# Task to carry out:
Reproduce all the lines below exactly and omit the images.

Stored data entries
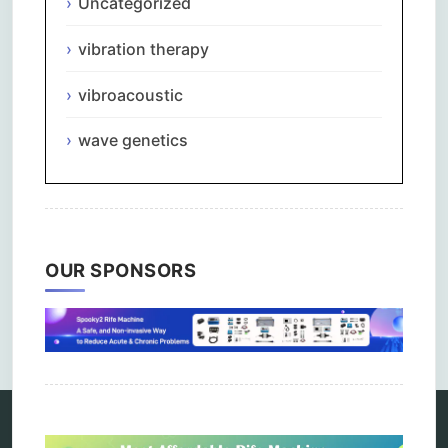
Uncategorized
vibration therapy
vibroacoustic
wave genetics
OUR SPONSORS
Comments are closed.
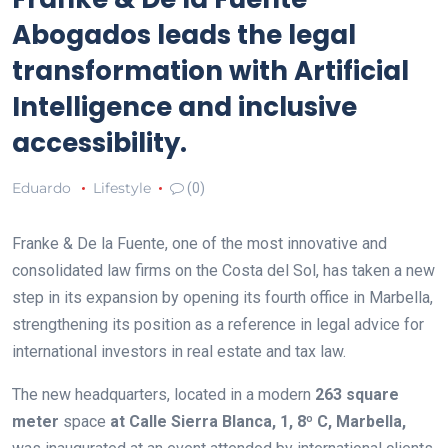
Abogados leads the legal
transformation with Artificial
Intelligence and inclusive
accessibility.
Eduardo
Lifestyle
(0)
Franke & De la Fuente, one of the most innovative and
consolidated law firms on the Costa del Sol, has taken a new
step in its expansion by opening its fourth office in Marbella,
strengthening its position as a reference in legal advice for
international investors in real estate and tax law.
The new headquarters, located in a modern
263 square
meter
space
at Calle Sierra Blanca, 1, 8º C, Marbella,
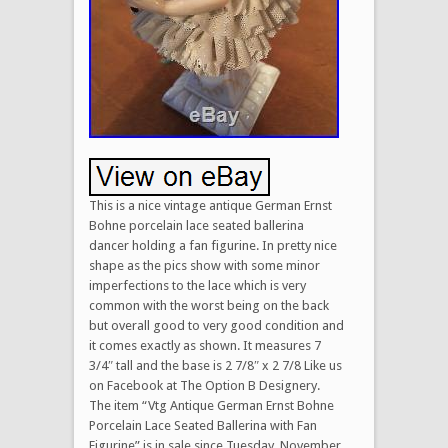
This is a nice vintage antique German Ernst
Bohne porcelain lace seated ballerina
dancer holding a fan figurine. In pretty nice
shape as the pics show with some minor
imperfections to the lace which is very
common with the worst being on the back
but overall good to very good condition and
it comes exactly as shown. It measures 7
3/4″ tall and the base is 2 7/8″ x 2 7/8 Like us
on Facebook at The Option B Designery.
The item “Vtg Antique German Ernst Bohne
Porcelain Lace Seated Ballerina with Fan
Figurine” is in sale since Tuesday, November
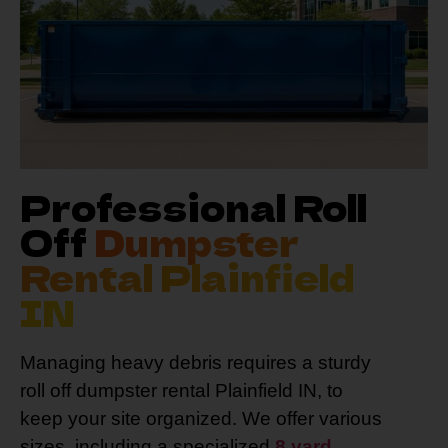
Professional Roll
Off
Dumpster
Rental Plainfield
IN
Managing heavy debris requires a sturdy
roll off dumpster rental Plainfield IN, to
keep your site organized. We offer various
sizes, including a specialized
8 yard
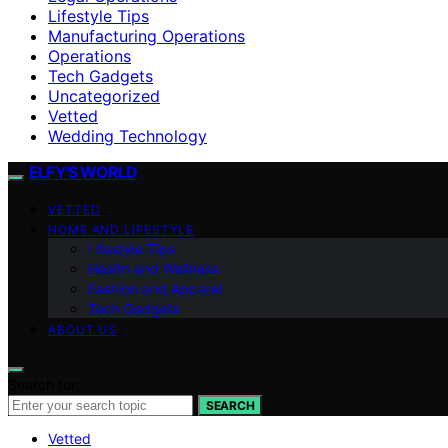
Lifestyle Tips
Manufacturing Operations
Operations
Tech Gadgets
Uncategorized
Vetted
Wedding Technology
ELFY'S WORLD
VETTED
HOME AND LIFESTYLE
Lifestyle Tips
Health and Wellness
Fashion and Apparel
Tech Gadgets
ABOUT US
Search for:
SEARCH
Vetted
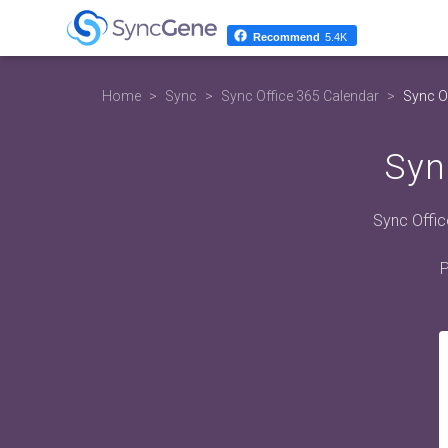
Recommend
5.4K
Home
Sync
Sync Office 365 Calendar
Sync Of
Syn
Sync Offic
P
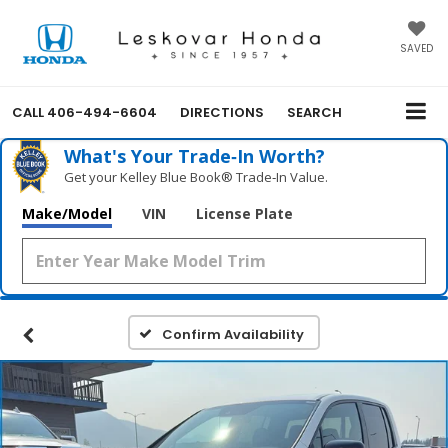
SAVED
CALL
406-494-6604
DIRECTIONS
SEARCH
What's Your Trade‑In Worth?
Get your Kelley Blue Book® Trade‑In Value.
Make/Model
VIN
License Plate
Confirm Availability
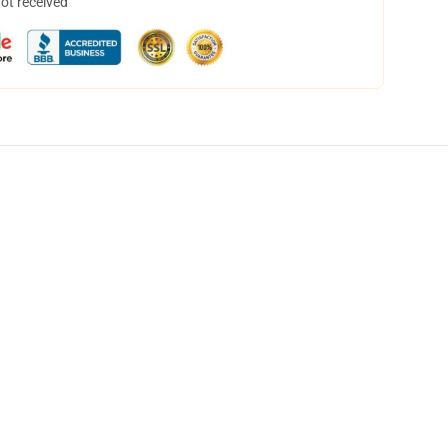
not received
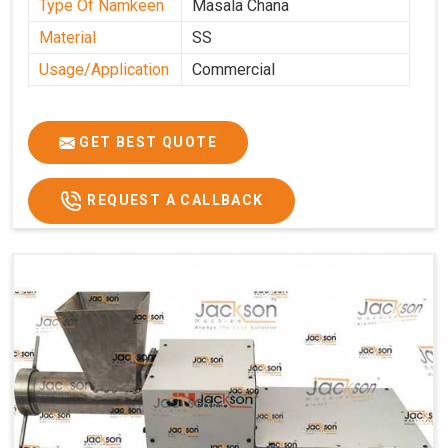
Type Of Namkeen
Masala Chana
Material
SS
Usage/Application
Commercial
GET BEST QUOTE
REQUEST A CALLBACK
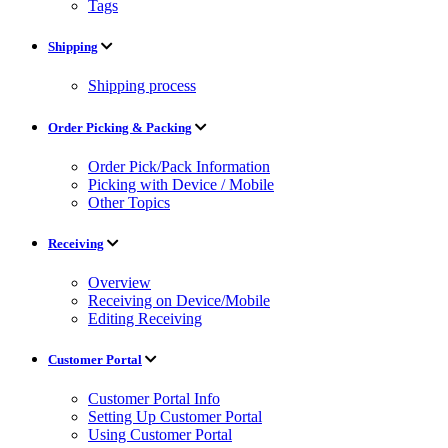
Tags
Shipping
Shipping process
Order Picking & Packing
Order Pick/Pack Information
Picking with Device / Mobile
Other Topics
Receiving
Overview
Receiving on Device/Mobile
Editing Receiving
Customer Portal
Customer Portal Info
Setting Up Customer Portal
Using Customer Portal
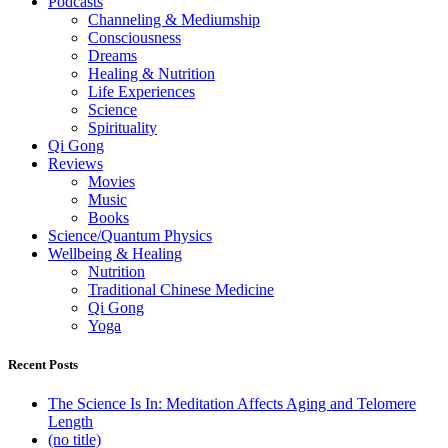
Podcasts
Channeling & Mediumship
Consciousness
Dreams
Healing & Nutrition
Life Experiences
Science
Spirituality
Qi Gong
Reviews
Movies
Music
Books
Science/Quantum Physics
Wellbeing & Healing
Nutrition
Traditional Chinese Medicine
Qi Gong
Yoga
Recent Posts
The Science Is In: Meditation Affects Aging and Telomere
Length
(no title)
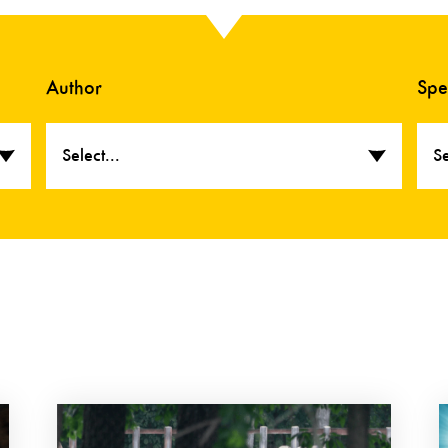
Author
Spe
Select...
Se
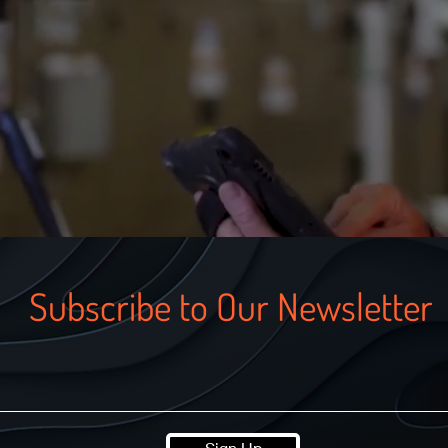
Subscribe to Our Newsletter
Sign Up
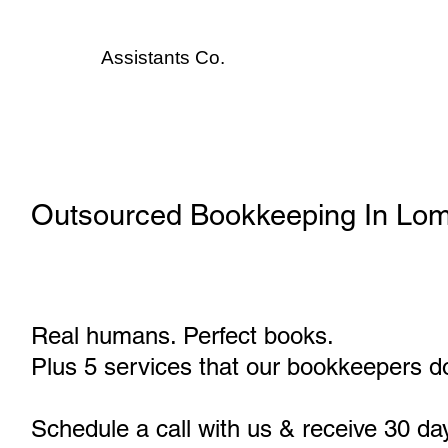
Assistants
Co.
Outsourced Bookkeeping In Lo
Real humans. Perfect books.
Plus 5 services that our bookkeepers do
Schedule a call with us & receive 30 da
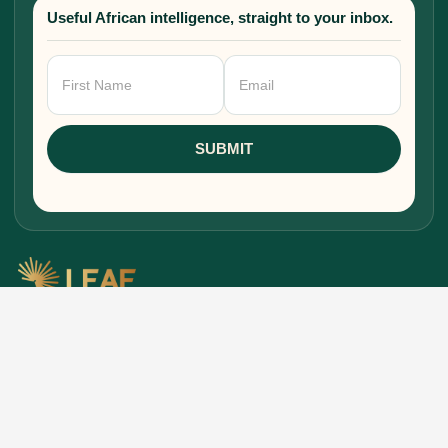
Useful African intelligence, straight to your inbox.
Newsletter
Signup
SUBMIT
Research, stories, and intelligence for people
building, funding, and shaping Africa's economic
future.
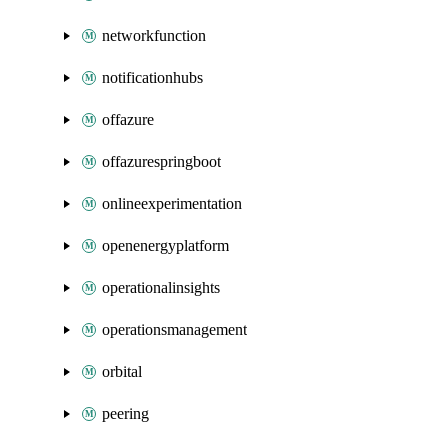
networkfunction
notificationhubs
offazure
offazurespringboot
onlineexperimentation
openenergyplatform
operationalinsights
operationsmanagement
orbital
peering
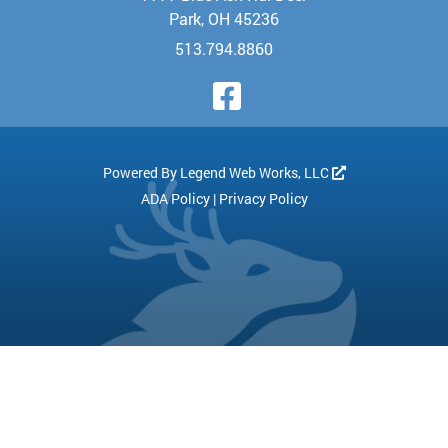
Park, OH 45236
513.794.8860
Visit Our Face
Powered By
Legend Web Works, LLC
ADA Policy
|
Privacy Policy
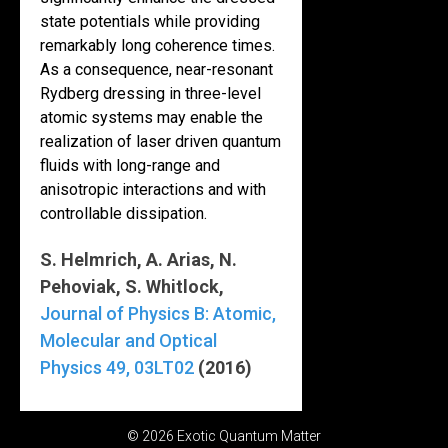
state potentials while providing
remarkably long coherence times.
As a consequence, near-resonant
Rydberg dressing in three-level
atomic systems may enable the
realization of laser driven quantum
fluids with long-range and
anisotropic interactions and with
controllable dissipation.
S. Helmrich, A. Arias, N.
Pehoviak, S. Whitlock,
Journal of Physics B: Atomic,
Molecular and Optical
Physics 49, 03LT02
(2016)
© 2026 Exotic Quantum Matter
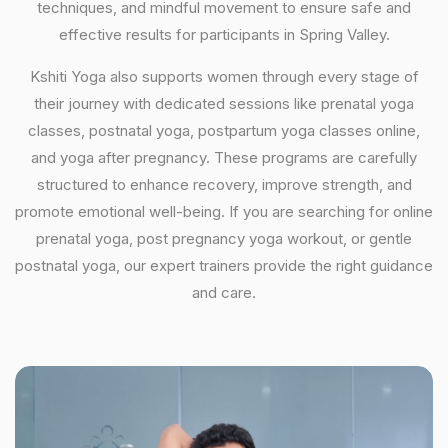
techniques, and mindful movement to ensure safe and
effective results for participants in Spring Valley.
Kshiti Yoga also supports women through every stage of
their journey with dedicated sessions like prenatal yoga
classes, postnatal yoga, postpartum yoga classes online,
and yoga after pregnancy. These programs are carefully
structured to enhance recovery, improve strength, and
promote emotional well-being. If you are searching for online
prenatal yoga, post pregnancy yoga workout, or gentle
postnatal yoga, our expert trainers provide the right guidance
and care.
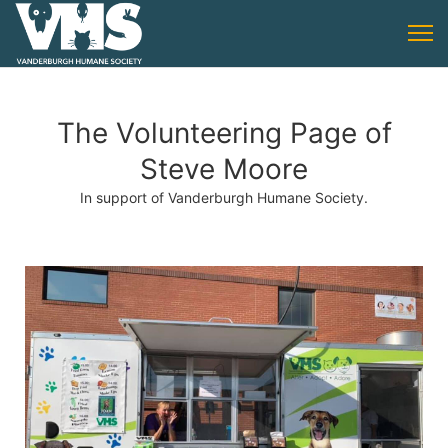
The Volunteering Page of
Steve Moore
In support of Vanderburgh Humane Society.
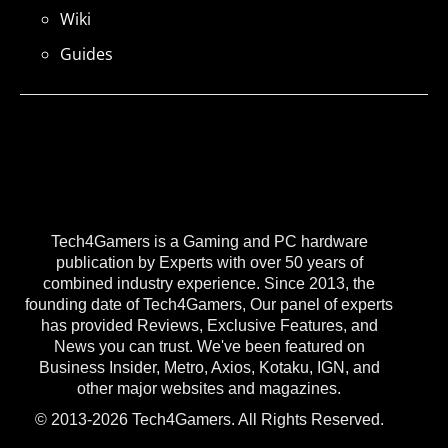
Wiki
Guides
Tech4Gamers is a Gaming and PC hardware
publication by Experts with over 50 years of
combined industry experience. Since 2013, the
founding date of Tech4Gamers, Our panel of experts
has provided Reviews, Exclusive Features, and
News you can trust. We've been featured on
Business Insider, Metro, Axios, Kotaku, IGN, and
other major websites and magazines.
© 2013-2026 Tech4Gamers. All Rights Reserved.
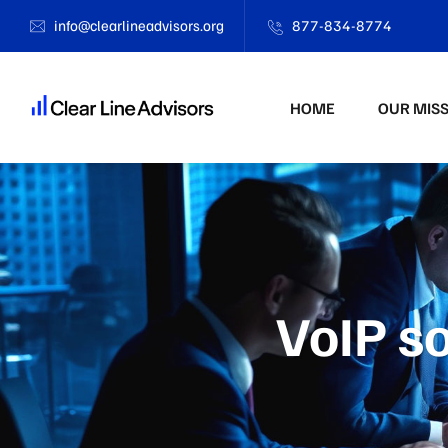
info@clearlineadvisors.org
877-834-8774
HOME
OUR MIS
VoIP so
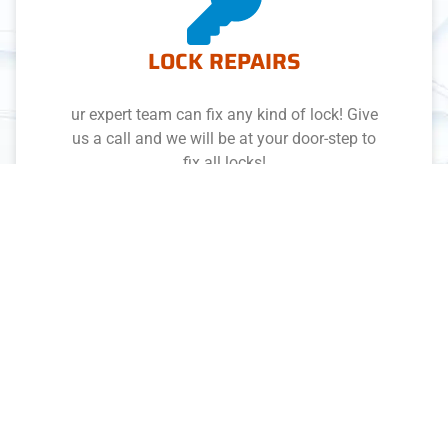
LOCK REPAIRS
ur expert team can fix any kind of lock! Give
us a call and we will be at your door-step to
fix all locks!
DOMESTIC & RESIDENTIAL
With full coverage throughout Adelaide, we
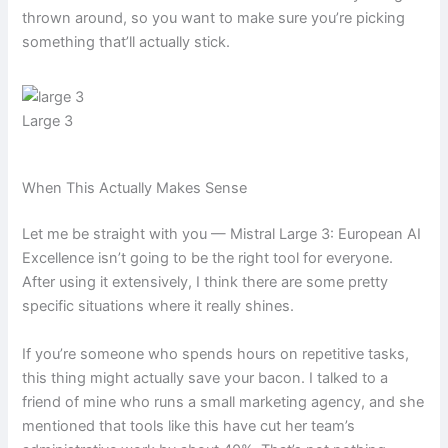
thrown around, so you want to make sure you’re picking
something that’ll actually stick.
Large 3
When This Actually Makes Sense
Let me be straight with you — Mistral Large 3: European AI
Excellence isn’t going to be the right tool for everyone.
After using it extensively, I think there are some pretty
specific situations where it really shines.
If you’re someone who spends hours on repetitive tasks,
this thing might actually save your bacon. I talked to a
friend of mine who runs a small marketing agency, and she
mentioned that tools like this have cut her team’s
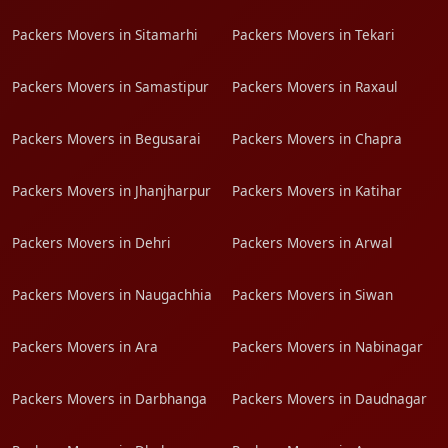
Packers Movers in Sitamarhi
Packers Movers in Tekari
Packers Movers in Samastipur
Packers Movers in Raxaul
Packers Movers in Begusarai
Packers Movers in Chapra
Packers Movers in Jhanjharpur
Packers Movers in Katihar
Packers Movers in Dehri
Packers Movers in Arwal
Packers Movers in Naugachhia
Packers Movers in Siwan
Packers Movers in Ara
Packers Movers in Nabinagar
Packers Movers in Darbhanga
Packers Movers in Daudnagar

# The completed task:
Uncategorized
vibration therapy
vibroacoustic
wave genetics
OUR SPONSORS
Comments are closed.
Abogados leads the legal
transformation with Artificial
Intelligence and inclusive
accessibility.
Eduardo
Lifestyle
(0)
Franke & De la Fuente, one of the most innovative and
consolidated law firms on the Costa del Sol, has taken a new
step in its expansion by opening its fourth office in Marbella,
strengthening its position as a reference in legal advice for
international investors in real estate and tax law.
The new headquarters, located in a modern
263 square
meter
space
at Calle Sierra Blanca, 1, 8º C, Marbella,
This is a nice vintage antique German Ernst
Bohne porcelain lace seated ballerina
dancer holding a fan figurine. In pretty nice
shape as the pics show with some minor
imperfections to the lace which is very
common with the worst being on the back
but overall good to very good condition and
it comes exactly as shown. It measures 7
3/4″ tall and the base is 2 7/8″ x 2 7/8 Like us
on Facebook at The Option B Designery.
The item “Vtg Antique German Ernst Bohne
Porcelain Lace Seated Ballerina with Fan
Figurine” is in sale since Tuesday, November
Professional Roll
Off
Dumpster
Rental Plainfield
IN
Managing heavy debris requires a sturdy
roll off dumpster rental Plainfield IN, to
keep your site organized. We offer various
sizes, including a specialized
8 yard
Lifestyle Tips
Manufacturing Operations
Operations
Tech Gadgets
Uncategorized
Vetted
Wedding Technology
ELFY'S WORLD
VETTED
HOME AND LIFESTYLE
Lifestyle Tips
Health and Wellness
Fashion and Apparel
Tech Gadgets
ABOUT US
Search for:
SEARCH
Vetted
Recommend
5.4K
Home
Sync
Sync Office 365 Calendar
Sync Of
Syn
Sync Offic
P
SAVED
CALL
406-494-6604
DIRECTIONS
SEARCH
What's Your Trade‑In Worth?
Get your Kelley Blue Book® Trade‑In Value.
Make/Model
VIN
License Plate
Confirm Availability
not received
Type Of Namkeen
Masala Chana
Material
SS
Usage/Application
Commercial
GET BEST QUOTE
REQUEST A CALLBACK
Tags
Shipping
Shipping process
Order Picking & Packing
Order Pick/Pack Information
Picking with Device / Mobile
Other Topics
Receiving
Overview
Receiving on Device/Mobile
Editing Receiving
Customer Portal
Customer Portal Info
Setting Up Customer Portal
Using Customer Portal
Podcasts
Channeling & Mediumship
Consciousness
Dreams
Healing & Nutrition
Life Experiences
Science
Spirituality
Qi Gong
Reviews
Movies
Music
Books
Science/Quantum Physics
Wellbeing & Healing
Nutrition
Traditional Chinese Medicine
Qi Gong
Yoga
Recent Posts
The Science Is In: Meditation Affects Aging and Telomere
Length
(no title)
Author
Spe
Select...
Se
Subscribe to Our Newsletter
Sign Up
Assistants
Co.
Outsourced Bookkeeping In Lo
Real humans. Perfect books.
Plus 5 services that our bookkeepers do
Schedule a call with us & receive 30 da
Useful African intelligence, straight to your inbox.
Newsletter
Signup
SUBMIT
Research, stories, and intelligence for people
building, funding, and shaping Africa's economic
future.
networkfunction
notificationhubs
offazure
offazurespringboot
onlineexperimentation
openenergyplatform
operationalinsights
operationsmanagement
orbital
peering
Park, OH 45236
513.794.8860
Visit Our Face
Powered By
Legend Web Works, LLC
ADA Policy
|
Privacy Policy
state potentials while providing
remarkably long coherence times.
As a consequence, near-resonant
Rydberg dressing in three-level
atomic systems may enable the
realization of laser driven quantum
fluids with long-range and
anisotropic interactions and with
controllable dissipation.
S. Helmrich, A. Arias, N.
Pehoviak, S. Whitlock,
Journal of Physics B: Atomic,
Molecular and Optical
Physics 49, 03LT02
(2016)
© 2026 Exotic Quantum Matter
techniques, and mindful movement to ensure safe and
effective results for participants in Spring Valley.
Kshiti Yoga also supports women through every stage of
their journey with dedicated sessions like prenatal yoga
classes, postnatal yoga, postpartum yoga classes online,
and yoga after pregnancy. These programs are carefully
structured to enhance recovery, improve strength, and
promote emotional well-being. If you are searching for online
prenatal yoga, post pregnancy yoga workout, or gentle
postnatal yoga, our expert trainers provide the right guidance
and care.
The Volunteering Page of
Steve Moore
In support of Vanderburgh Humane Society.
Wiki
Guides
Tech4Gamers is a Gaming and PC hardware
publication by Experts with over 50 years of
combined industry experience. Since 2013, the
founding date of Tech4Gamers, Our panel of experts
has provided Reviews, Exclusive Features, and
News you can trust. We've been featured on
Business Insider, Metro, Axios, Kotaku, IGN, and
other major websites and magazines.
© 2013-2026 Tech4Gamers. All Rights Reserved.
info@clearlineadvisors.org
877-834-8774
HOME
OUR MIS
VoIP so
LOCK REPAIRS
ur expert team can fix any kind of lock! Give
us a call and we will be at your door-step to
fix all locks!
DOMESTIC & RESIDENTIAL
With full coverage throughout Adelaide, we
thrown around, so you want to make sure you’re picking
something that’ll actually stick.
Large 3
When This Actually Makes Sense
Let me be straight with you — Mistral Large 3: European AI
Excellence isn’t going to be the right tool for everyone.
After using it extensively, I think there are some pretty
specific situations where it really shines.
If you’re someone who spends hours on repetitive tasks,
this thing might actually save your bacon. I talked to a
friend of mine who runs a small marketing agency, and she
mentioned that tools like this have cut her team’s
Packers Movers in Sitamarhi
Packers Movers in Tekari
Packers Movers in Samastipur
Packers Movers in Raxaul
Packers Movers in Begusarai
Packers Movers in Chapra
Packers Movers in Jhanjharpur
Packers Movers in Katihar
Packers Movers in Dehri
Packers Movers in Arwal
Packers Movers in Naugachhia
Packers Movers in Siwan
Packers Movers in Ara
Packers Movers in Nabinagar
Packers Movers in Darbhanga
Packers Movers in Daudnagar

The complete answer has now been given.